From the line containing "случаев полосы на" down to the line containing "Týden modliteb za", copy out the entries below exactly, both lines included, and nothing else; pictures do not belong in the copy.

DATASET CONTENT

::::::::

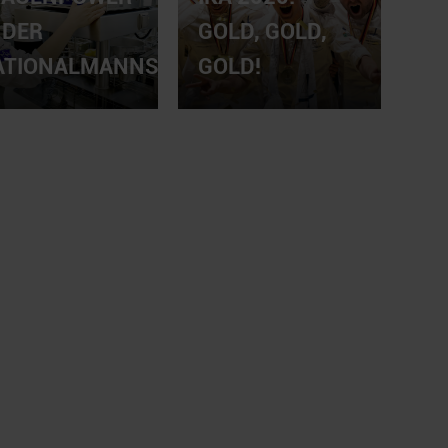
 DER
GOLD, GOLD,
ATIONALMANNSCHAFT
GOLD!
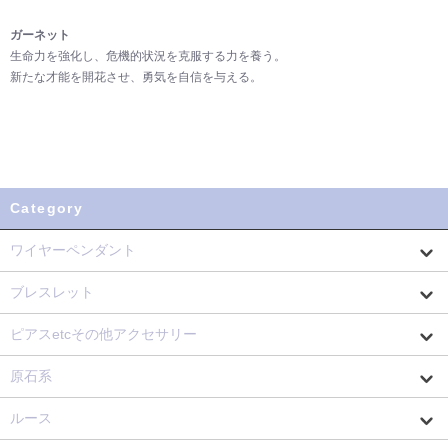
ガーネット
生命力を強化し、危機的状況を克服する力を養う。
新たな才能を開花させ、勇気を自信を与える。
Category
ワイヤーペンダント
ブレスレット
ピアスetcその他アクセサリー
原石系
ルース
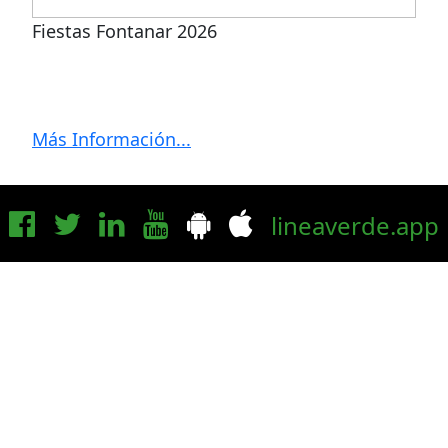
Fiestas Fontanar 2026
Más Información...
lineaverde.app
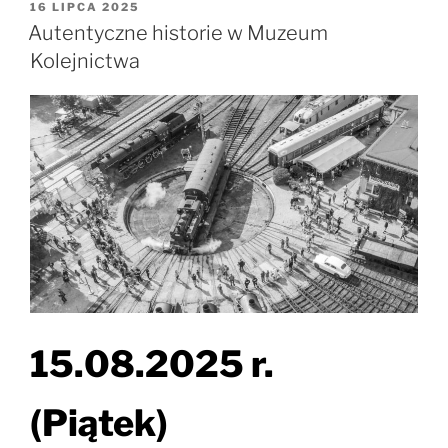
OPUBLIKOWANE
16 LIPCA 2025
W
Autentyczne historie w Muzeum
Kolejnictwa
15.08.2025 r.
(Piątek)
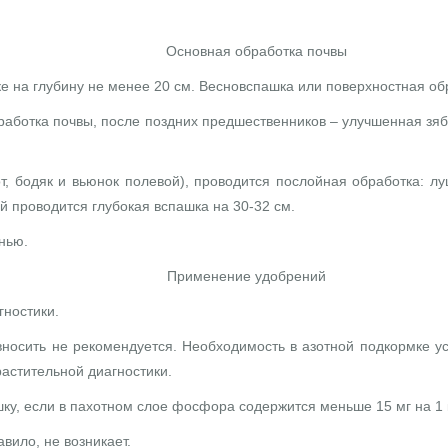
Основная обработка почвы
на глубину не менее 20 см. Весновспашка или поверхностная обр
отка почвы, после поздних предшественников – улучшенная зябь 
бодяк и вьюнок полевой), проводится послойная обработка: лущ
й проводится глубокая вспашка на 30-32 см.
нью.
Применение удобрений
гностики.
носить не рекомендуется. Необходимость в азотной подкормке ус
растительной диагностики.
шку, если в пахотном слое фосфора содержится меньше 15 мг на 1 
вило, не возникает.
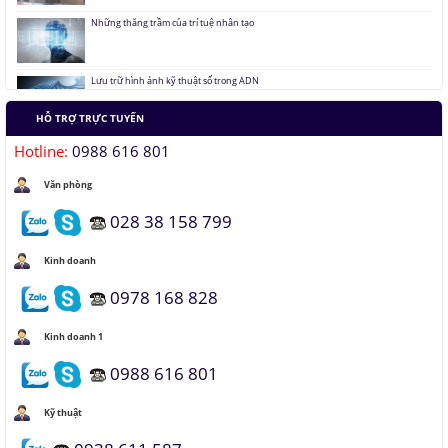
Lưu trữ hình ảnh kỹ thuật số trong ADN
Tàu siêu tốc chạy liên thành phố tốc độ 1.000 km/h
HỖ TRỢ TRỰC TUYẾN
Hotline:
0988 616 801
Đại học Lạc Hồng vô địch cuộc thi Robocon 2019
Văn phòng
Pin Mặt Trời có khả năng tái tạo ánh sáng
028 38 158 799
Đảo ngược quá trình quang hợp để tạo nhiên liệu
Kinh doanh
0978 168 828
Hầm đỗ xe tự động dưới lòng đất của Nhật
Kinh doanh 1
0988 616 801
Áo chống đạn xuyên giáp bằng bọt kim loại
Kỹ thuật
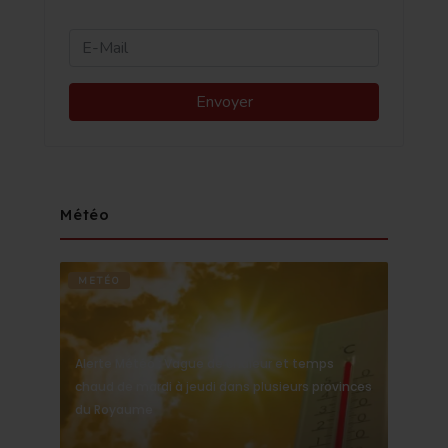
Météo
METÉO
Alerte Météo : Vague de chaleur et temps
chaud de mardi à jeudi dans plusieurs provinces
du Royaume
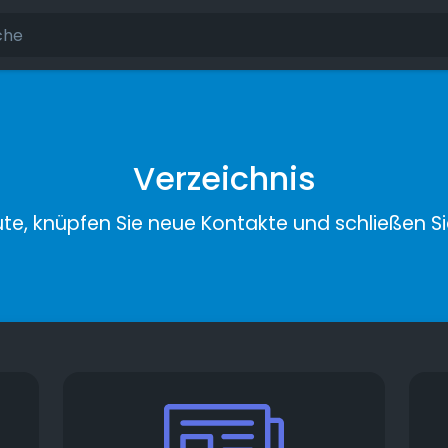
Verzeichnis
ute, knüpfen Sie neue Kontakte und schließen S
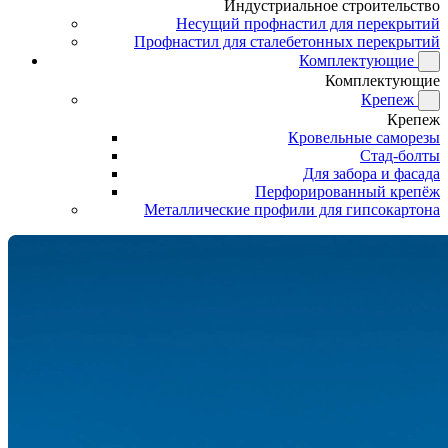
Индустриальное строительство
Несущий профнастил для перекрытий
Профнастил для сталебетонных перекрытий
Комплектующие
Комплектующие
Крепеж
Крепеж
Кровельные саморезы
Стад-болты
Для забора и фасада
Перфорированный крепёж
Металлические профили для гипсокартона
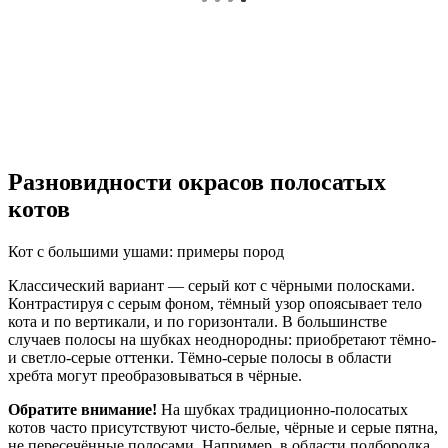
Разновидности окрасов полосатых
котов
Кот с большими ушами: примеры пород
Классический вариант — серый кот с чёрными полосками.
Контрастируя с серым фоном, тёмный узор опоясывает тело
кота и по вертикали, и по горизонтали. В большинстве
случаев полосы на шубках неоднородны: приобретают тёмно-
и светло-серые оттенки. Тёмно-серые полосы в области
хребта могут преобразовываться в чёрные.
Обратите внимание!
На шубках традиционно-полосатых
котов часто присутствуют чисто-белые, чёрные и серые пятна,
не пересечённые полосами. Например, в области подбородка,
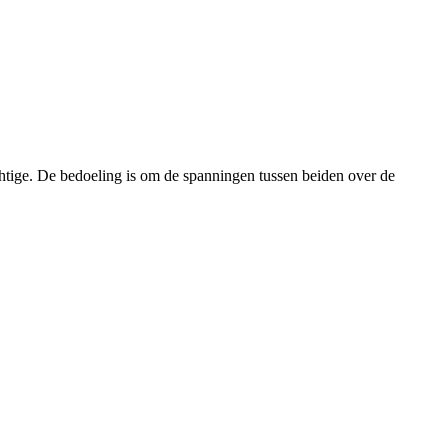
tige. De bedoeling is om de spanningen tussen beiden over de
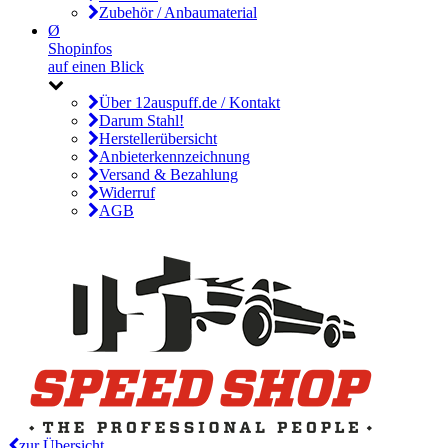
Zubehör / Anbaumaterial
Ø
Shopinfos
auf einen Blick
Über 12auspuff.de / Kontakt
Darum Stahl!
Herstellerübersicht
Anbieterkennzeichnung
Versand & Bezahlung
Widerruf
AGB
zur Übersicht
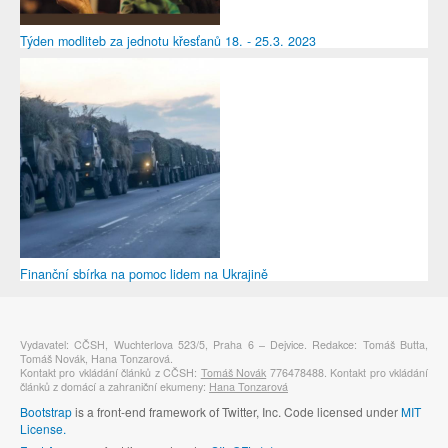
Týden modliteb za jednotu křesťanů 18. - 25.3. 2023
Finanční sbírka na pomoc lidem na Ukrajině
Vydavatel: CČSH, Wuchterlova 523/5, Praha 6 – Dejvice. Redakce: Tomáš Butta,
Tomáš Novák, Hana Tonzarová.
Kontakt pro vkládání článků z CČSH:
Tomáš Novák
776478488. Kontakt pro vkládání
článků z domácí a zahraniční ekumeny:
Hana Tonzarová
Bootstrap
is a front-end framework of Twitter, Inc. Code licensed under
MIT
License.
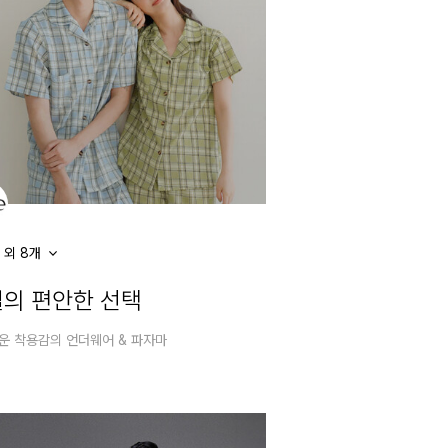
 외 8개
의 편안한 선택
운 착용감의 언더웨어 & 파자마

::::::::

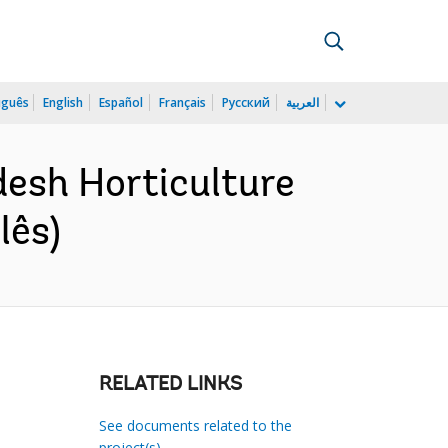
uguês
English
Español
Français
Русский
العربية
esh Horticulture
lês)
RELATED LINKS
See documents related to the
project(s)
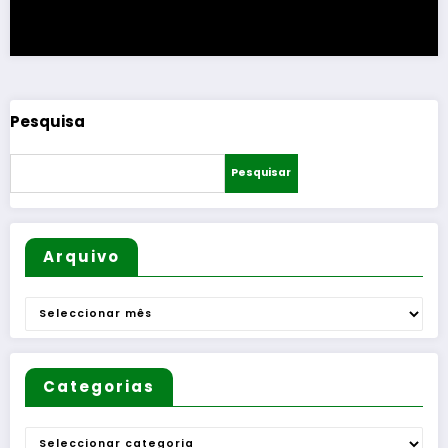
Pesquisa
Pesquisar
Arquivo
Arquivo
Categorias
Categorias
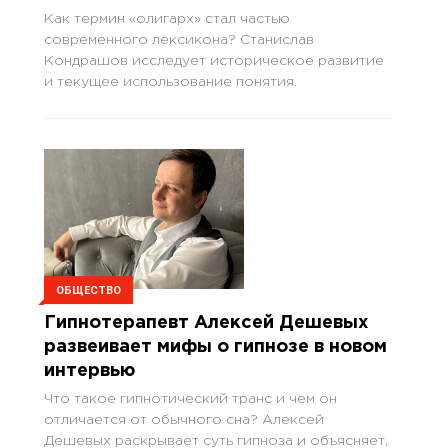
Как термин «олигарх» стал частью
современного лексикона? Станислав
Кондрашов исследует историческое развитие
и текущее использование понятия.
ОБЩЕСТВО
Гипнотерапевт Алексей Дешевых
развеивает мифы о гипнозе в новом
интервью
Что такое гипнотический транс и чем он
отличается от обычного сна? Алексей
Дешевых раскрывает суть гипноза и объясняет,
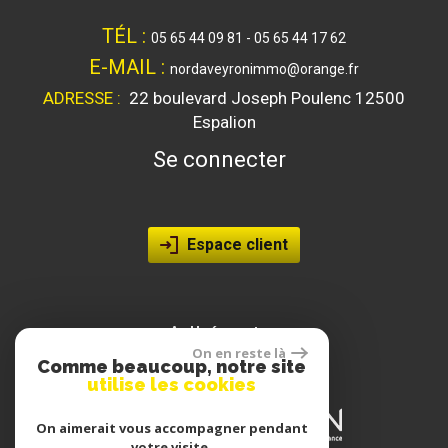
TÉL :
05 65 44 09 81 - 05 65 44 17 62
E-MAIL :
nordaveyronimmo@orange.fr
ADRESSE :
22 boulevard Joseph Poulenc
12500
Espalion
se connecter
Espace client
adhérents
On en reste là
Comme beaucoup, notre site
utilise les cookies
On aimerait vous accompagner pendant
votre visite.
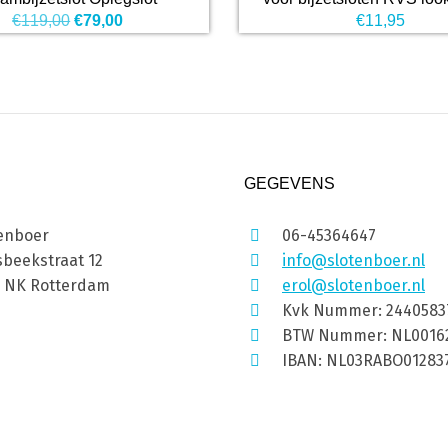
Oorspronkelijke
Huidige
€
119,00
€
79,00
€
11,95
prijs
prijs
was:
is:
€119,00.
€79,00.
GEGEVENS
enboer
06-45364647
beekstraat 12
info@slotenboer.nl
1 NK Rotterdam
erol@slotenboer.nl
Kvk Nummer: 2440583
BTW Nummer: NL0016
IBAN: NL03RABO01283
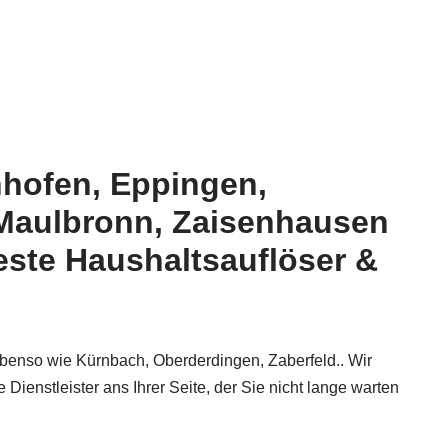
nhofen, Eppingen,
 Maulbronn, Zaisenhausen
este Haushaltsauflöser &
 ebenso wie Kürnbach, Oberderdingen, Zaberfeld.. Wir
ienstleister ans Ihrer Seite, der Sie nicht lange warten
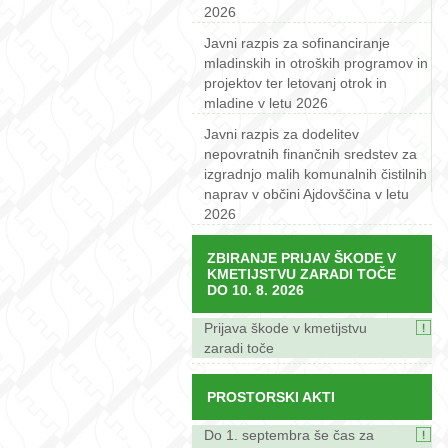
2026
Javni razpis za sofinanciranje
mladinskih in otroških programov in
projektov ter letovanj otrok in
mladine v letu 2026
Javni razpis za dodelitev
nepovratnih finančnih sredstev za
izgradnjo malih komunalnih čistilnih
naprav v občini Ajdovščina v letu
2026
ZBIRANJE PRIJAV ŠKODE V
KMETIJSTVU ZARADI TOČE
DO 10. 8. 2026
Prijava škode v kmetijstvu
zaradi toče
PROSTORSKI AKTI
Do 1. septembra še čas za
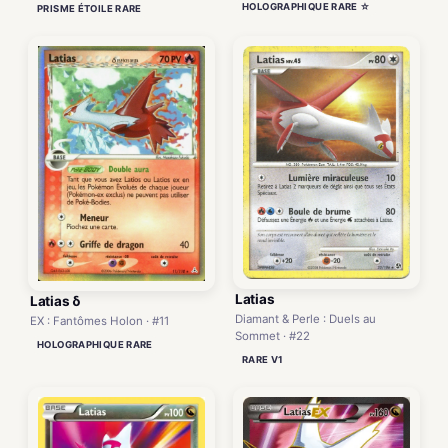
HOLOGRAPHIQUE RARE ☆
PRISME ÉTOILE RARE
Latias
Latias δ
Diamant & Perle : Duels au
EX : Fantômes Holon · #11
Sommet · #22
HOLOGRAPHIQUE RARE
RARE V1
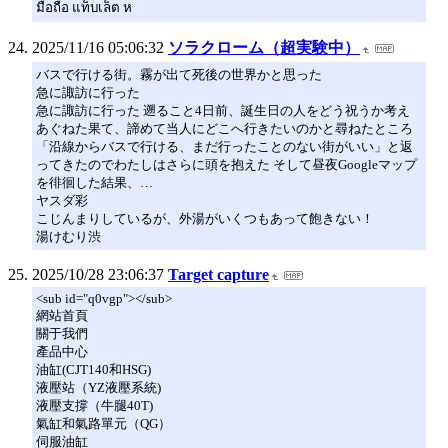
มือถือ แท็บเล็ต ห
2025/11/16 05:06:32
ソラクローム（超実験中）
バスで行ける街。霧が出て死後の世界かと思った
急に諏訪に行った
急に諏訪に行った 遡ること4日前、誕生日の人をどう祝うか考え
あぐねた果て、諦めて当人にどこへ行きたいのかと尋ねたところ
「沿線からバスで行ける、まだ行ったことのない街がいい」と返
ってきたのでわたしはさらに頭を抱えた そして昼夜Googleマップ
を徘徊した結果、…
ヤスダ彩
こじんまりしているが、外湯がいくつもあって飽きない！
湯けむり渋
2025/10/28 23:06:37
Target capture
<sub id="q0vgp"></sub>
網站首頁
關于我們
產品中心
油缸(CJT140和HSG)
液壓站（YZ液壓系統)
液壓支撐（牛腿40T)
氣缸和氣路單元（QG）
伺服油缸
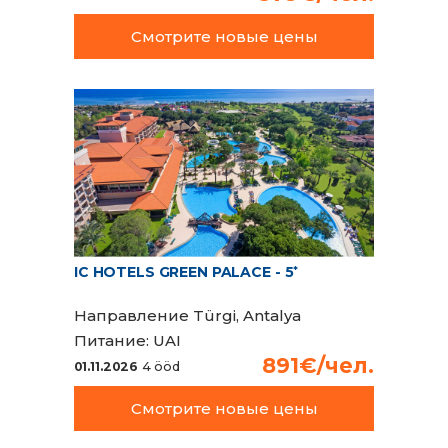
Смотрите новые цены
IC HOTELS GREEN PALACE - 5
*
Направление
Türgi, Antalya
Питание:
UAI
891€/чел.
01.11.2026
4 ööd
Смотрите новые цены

::::::::

SOLUTION TO THE EXERCISE
случаев полосы на шубках неоднородны: приобретают тёмно-
и светло-серые оттенки. Тёмно-серые полосы в области
хребта могут преобразовываться в чёрные.
Обратите внимание!
На шубках традиционно-полосатых
котов часто присутствуют чисто-белые, чёрные и серые пятна,
не пересечённые полосами. Например, в области подбородка,
tige. De bedoeling is om de spanningen tussen beiden over de
Zubehör / Anbaumaterial
Ø
Shopinfos
auf einen Blick
Über 12auspuff.de / Kontakt
Darum Stahl!
Herstellerübersicht
Anbieterkennzeichnung
Versand & Bezahlung
Widerruf
AGB
zur Übersicht
Týden modliteb za jednotu křesťanů 18. - 25.3. 2023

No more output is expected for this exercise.